Coca-Cola has finalized the deal at $980 million, making the biggest-ever investment in the consumer goods sector in the Middle East. Further, the company expects to consummate the deal by the first half of 2012.
Under the terms of the deal, the world’s largest beverage maker Coca-Cola will own 50% of Aujan-owned brands and 49% of Aujan’s bottling and distribution company. However, the deal will exclude Aujan’s Iranian manufacturing and distribution businesses.
Coca-Cola is taking keen interest in the emerging markets, as the developed markets have minimal growth prospects. Besides the Middle East, Coca-Cola eyes the growing markets of India and has already invested over $1 billion in the last 18 years and still remains very optimistic about its Indian operations. In November, Coca-Cola, along with its bottling partners, planned to invest $2 billion in India starting from 2012 in its consumer marketing, infrastructure and brand-building segments.

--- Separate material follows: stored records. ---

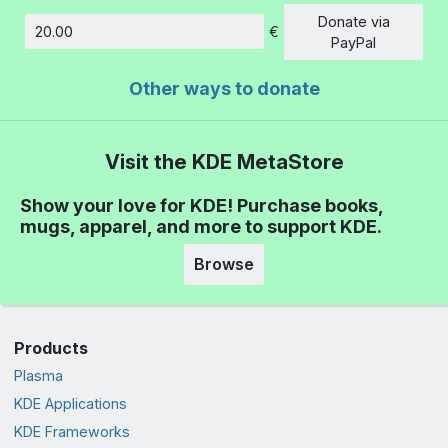
Donate via
€
Amount
PayPal
Other ways to donate
Visit the KDE MetaStore
Show your love for KDE! Purchase books,
mugs, apparel, and more to support KDE.
Browse
Products
Plasma
KDE Applications
KDE Frameworks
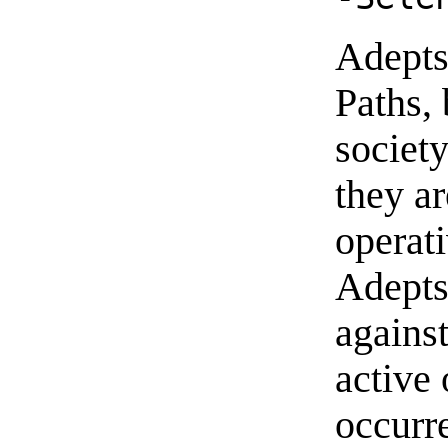
Adepts 
Paths, 
society
they ar
operati
Adepts
agains
active
occurre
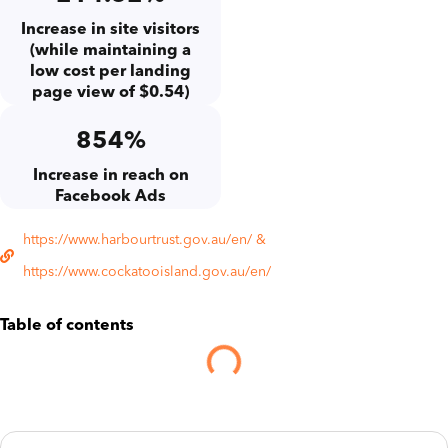
Increase in site visitors
(while maintaining a
low cost per landing
page view of $0.54)
854%
Increase in reach on
Facebook Ads
https://www.harbourtrust.gov.au/en/ &
https://www.cockatooisland.gov.au/en/
Table of contents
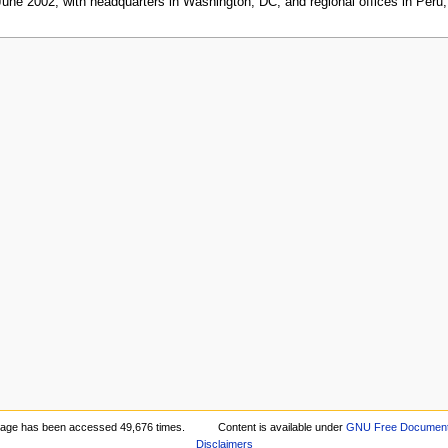
 June 2002, with headquarters in Washington, DC, and regional offices in Peru
page has been accessed 49,676 times.
Content is available under
GNU Free Documenta
Disclaimers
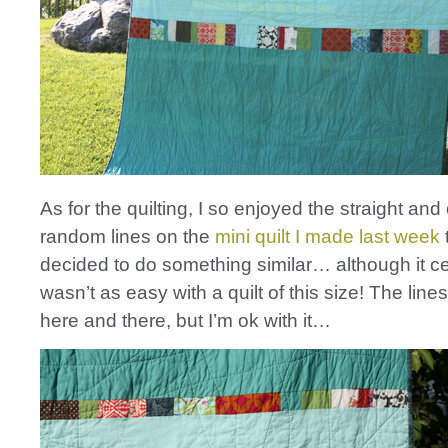
As for the quilting, I so enjoyed the straight and
random lines on the
mini quilt I made last week
t
decided to do something similar… although it ce
wasn’t as easy with a quilt of this size! The line
here and there, but I’m ok with it…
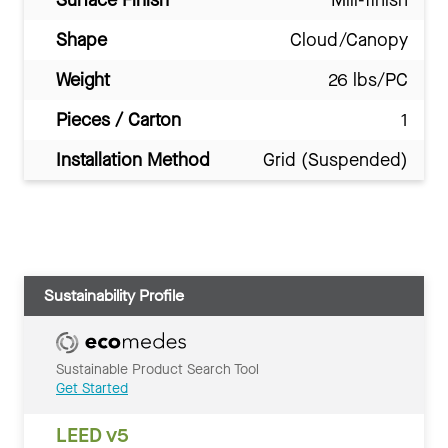
Shape
Cloud/Canopy
Weight
26 lbs/PC
Pieces / Carton
1
Installation Method
Grid (Suspended)
Sustainability Profile
Sustainable Product Search Tool
Get Started
LEED v5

As part of an ongoing push into emerging markets, Coca-Cola had also planned in September 2011 to invest $3 billion in Russia over the next five years, along with its Coca-Cola Hellenic Bottling Company. In August 2011, Coca-Cola also decided to invest $4 billion in China to expand in its fast-growing consumer market.

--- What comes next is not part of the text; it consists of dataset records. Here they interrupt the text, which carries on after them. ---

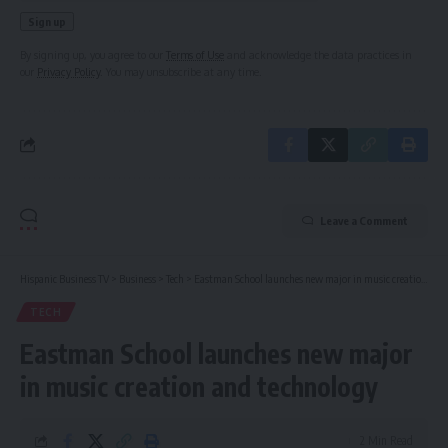
By signing up, you agree to our
Terms of Use
and acknowledge the data practices in
our
Privacy Policy
. You may unsubscribe at any time.
Leave a Comment
Hispanic Business TV
>
Business
>
Tech
>
Eastman School launches new major in music creation and technology
TECH
Eastman School launches new major
in music creation and technology
2 Min Read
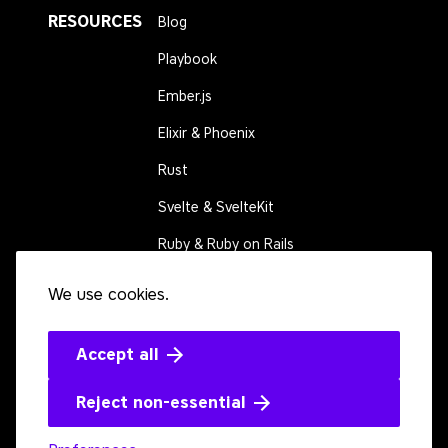
RESOURCES
Blog
Playbook
Ember.js
Elixir & Phoenix
Rust
Svelte & SvelteKit
Ruby & Ruby on Rails
We use cookies.
CONNECT
Contact us
Events
Accept all
Open source
Reject non-essential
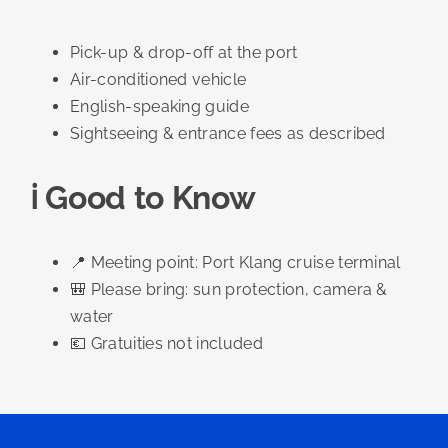
Pick-up & drop-off at the port
Air-conditioned vehicle
English-speaking guide
Sightseeing & entrance fees as described
ℹ️ Good to Know
📍 Meeting point: Port Klang cruise terminal
🎒 Please bring: sun protection, camera &
water
💶 Gratuities not included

Its peer company PepsiCo Inc. ( ( PEP - Analyst Report ) ) also invested $500 million in India in 2008 and expects to triple its revenues over the next five years. Another competitor Kraft Foods, Inc. ( ( ) ) has increased its investment stake in India by over 70%, post its Cadbury acquisition, in the areas of research, advertising, selling and merchandising.

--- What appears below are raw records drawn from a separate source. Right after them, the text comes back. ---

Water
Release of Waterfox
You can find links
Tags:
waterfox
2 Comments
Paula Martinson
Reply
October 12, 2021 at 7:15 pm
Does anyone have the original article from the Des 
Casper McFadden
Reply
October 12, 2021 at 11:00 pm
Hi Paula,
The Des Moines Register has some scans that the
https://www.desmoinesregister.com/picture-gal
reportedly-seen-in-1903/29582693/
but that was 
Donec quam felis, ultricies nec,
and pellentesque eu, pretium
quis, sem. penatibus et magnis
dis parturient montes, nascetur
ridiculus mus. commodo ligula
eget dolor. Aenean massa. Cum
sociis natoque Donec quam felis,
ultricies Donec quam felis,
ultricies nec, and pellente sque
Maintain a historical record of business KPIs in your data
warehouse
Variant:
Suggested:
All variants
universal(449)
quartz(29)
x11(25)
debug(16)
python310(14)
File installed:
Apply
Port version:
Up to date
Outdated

Earlier in October, Coca-Cola had planned to spend $5 billion in the Middle East and North Africa over the next 10 years. With the Saudi Arabian acquisition of Coca-Cola, the company will benefit from Aujan’s capability to run a well-positioned company and strengthen its leadership team.
Besides, Coca-Cola has the opportunity to explore and revitalize sales in the Middle East where Non Alcoholic Ready To Drink beverages are consumed at a high rate. Coca-Cola’s workforce of above 40,000 throughout the Middle East will also be helpful.
In addition, Aujan will be able to develop its manufacturing capacity, besides building its brands like Rani and Barbican globally, with the international presence of Coca-Cola.
Coca-Cola also reported strong operating earnings of $1.03 per share in third-quarter 2011 in October that came ahead of the Zacks Consensus Estimate by a penny, and rose 12% from the year-ago quarter. The results were encouraged by strong growth outside the U.S. and in emerging markets.
Coca-Cola also sold more drinks in each region during the quarter and continued to gain market share in North America from its peer, PepsiCo.
Further, Coca-Cola's acquisition of Coca-Cola Enterprises Inc. ( CCE - Analyst Report ) ’s North American bottling operations not only led to its expansion, but also helped it reap benefits from the manufacturing and distribution efficiencies in the U.S.
Furthermore, we believe that Coca-Cola has the capacity to overcome the effects of recession and sustain market share in the future. The Coca-Cola brand had a market share of about 17% in the U.S. in 2010, much higher than its primary competitor PepsiCo, which had less than 11%.
Coca-Cola currently holds a Zacks #3 Rank, which translates into a short-term Hold rating. On a long-term basis, we maintain a Neutral rating on the stock.